We identified 29 patients diagnosed with POLE with a mean age of 20.1 ± 7.6 years. In one-third of the patients, POLE syndrome overlapped with genetic generalized epilepsy (GGE). The overlap group had higher rates of febrile seizure history and self-induction; when compared to pure POLE patients, their EEGs showed more frequent interictal generalized epileptic discharges and posterior multiple spikes during intermittent photic stimulation. During long-term follow-up, the remission rate for POLE was 80%, but EEG photosensitivity persisted in three quarters of patients despite clinical remission, and more than half had relapsed after clinical remission.
This first long-term follow-up study, utilizing newly suggested criteria of the International League Against Epilepsy, showed that POLE syndrome shows a notable overlap with GGE but also has distinctive features. POLE has a good prognosis; however, relapses are common, and photosensitivity persists as an EEG finding in the majority of patients.
具有光刺激诱发性枕叶发作、正常运动-智力发育和脑影像学的患者,应怀疑存在光敏性枕叶癫痫(POLE)。我们旨在研究 POLE 的临床、电生理和预后特征,POLE 是一种罕见且研究不足的综合征。
回顾性扫描两个三级癫痫中心的档案,在具有以下特征的患者中确定存在 POLE:(1)发作始终由光刺激诱发;(2)具有视觉症状的非运动性发作;(3)脑电图记录到光敏性。对随访时间≥5 年的患者评估其临床和电生理特征以及预后因素。

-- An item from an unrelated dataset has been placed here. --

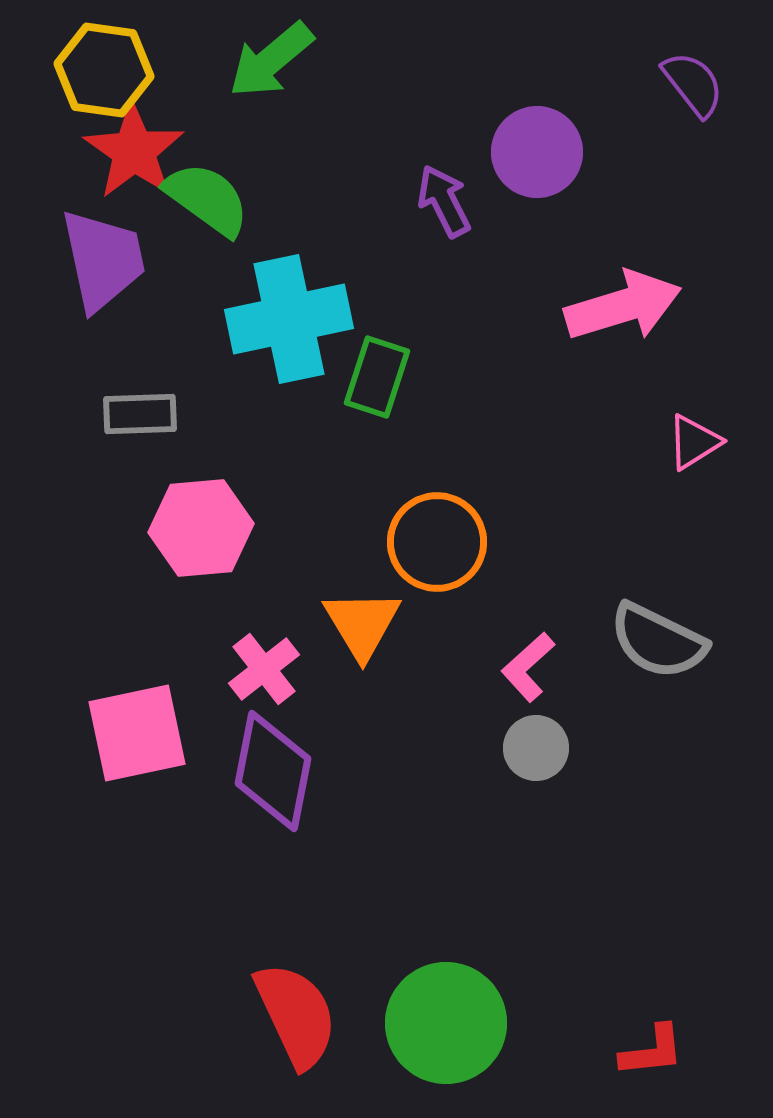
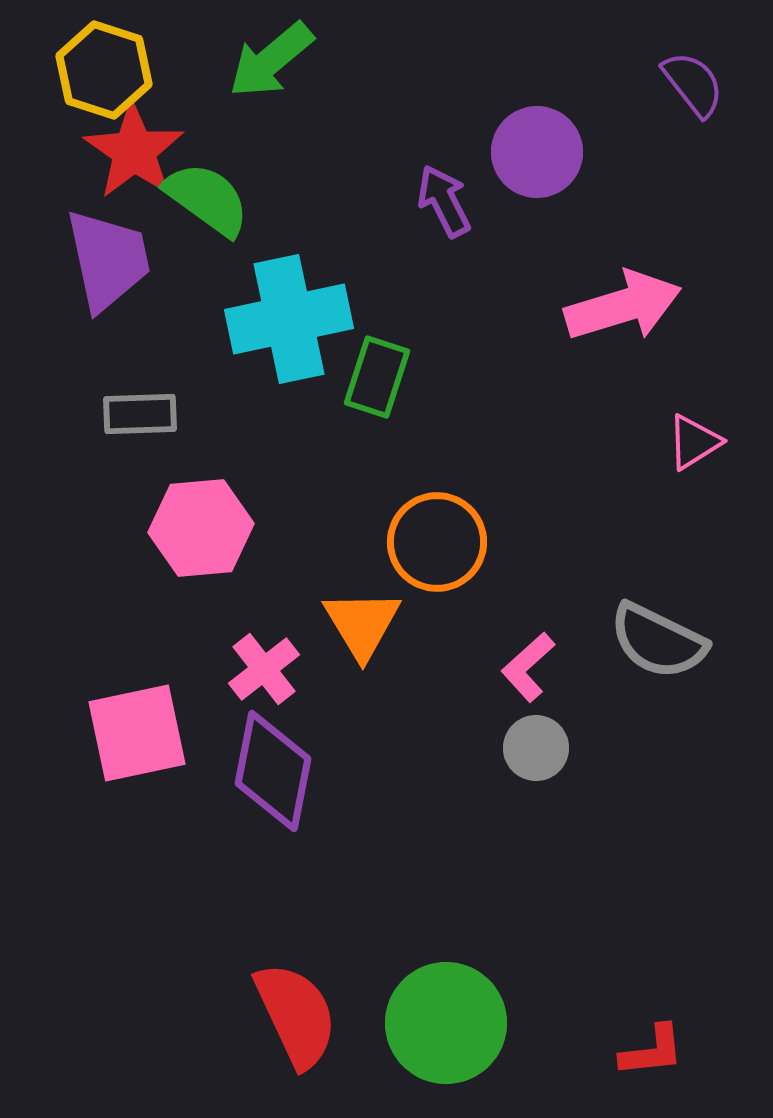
yellow hexagon: rotated 10 degrees clockwise
purple trapezoid: moved 5 px right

我们共确定了 29 例被诊断为 POLE 的患者,平均年龄为 20.1±7.6 岁。三分之一的患者 POLE 综合征与遗传性全面性癫痫(GGE)重叠。重叠组的热性惊厥史和自我诱导的发生率更高;与单纯 POLE 患者相比,其脑电图在间歇光刺激时显示出更频繁的发作间期全面性癫痫放电和后部多棘波。在长期随访中,POLE 的缓解率为 80%,但尽管临床缓解,仍有四分之三的患者脑电图光敏性持续存在,超过一半的患者在临床缓解后复发。
这项首次利用国际抗癫痫联盟新提出的标准进行的长期随访研究表明,POLE 综合征与 GGE 有明显的重叠,但也有独特的特征。POLE 具有良好的预后;然而,复发很常见,且大多数患者的脑电图仍存在光敏性。